The Bus Passenger Survey and Concessionary Fares in the UK: More Light in the Darkness?


A Meaney, M Shepherd, Oxera Consulting Ltd.; I Wright, Passenger Focus, UK


The concessionary bus fares regimes in the UK costs over £1 billion per year, but there is a lack of understanding about who benefits. This paper will use an English passenger survey to provide insights into the beneficiaries.


While entitlement to, and coverage of, concessionary fares schemes varies between England, Scotland, Wales and Northern Ireland, such a scheme for elderly and disabled people is available in all parts of the UK. These schemes typically allow certain categories of disabled people, and people over pensionable age, to travel on local buses without charge, with the government reimbursing operators for carrying these passengers. In England, the scheme has proven to be very popular since its introduction in 2000 and expansion in 2008, costing the taxpayer in England over £1 billion in 2010/11. However, as highlighted in previous ETC papers (Meaney and Last (2011) and Last (2010)), there has been a lack of analysis into who benefits from this policy.
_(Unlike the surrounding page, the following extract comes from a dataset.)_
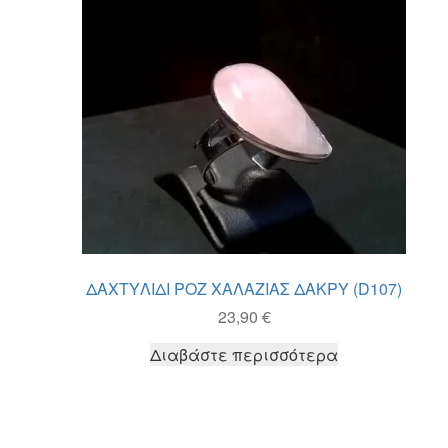
ΔΑΧΤΥΛΙΔΙ ΡΟΖ ΧΑΛΑΖΙΑΣ ΔΑΚΡΥ (D107)
23,90
€
Διαβάστε περισσότερα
Last (2010) presented evidence on the patterns of trip-making by concessionary pass-holders in a particular area of England. He suggested that a large proportion of concessionary pass-holders did not use their passes at all, and that a relatively small proportion of pass-holders make up the majority of journeys. However, it has previously not been possible to understand the demographics of the group.

Passenger Focus (the passenger watchdog for bus and rail passengers in the UK) commissions a regular survey of bus passengers, called the Bus Passenger Survey. This involves over 21,000 bus passengers in England (covering areas responsible for around 70% of patronage), and asks a range of demographic questions, thus enabling an understanding, for the first time, of the demographics of the passengers who travel on concessionary passes. The survey is sufficiently detailed that results can be disaggregated into local areas and into those passengers with disabilities and those using an older person's bus pass, thus permitting detailed analysis of both regional differences and differences in journey purposes.

This paper will provide details about the survey and draw insights into the demographics and journey purposes of passengers using concessionary tickets. It will provide an important contribution to the policy debate by permitting, for the first time, a more in-depth discussion of who the beneficiaries of the concessionary fares policy are, and therefore the social and economic benefits that the policy provides.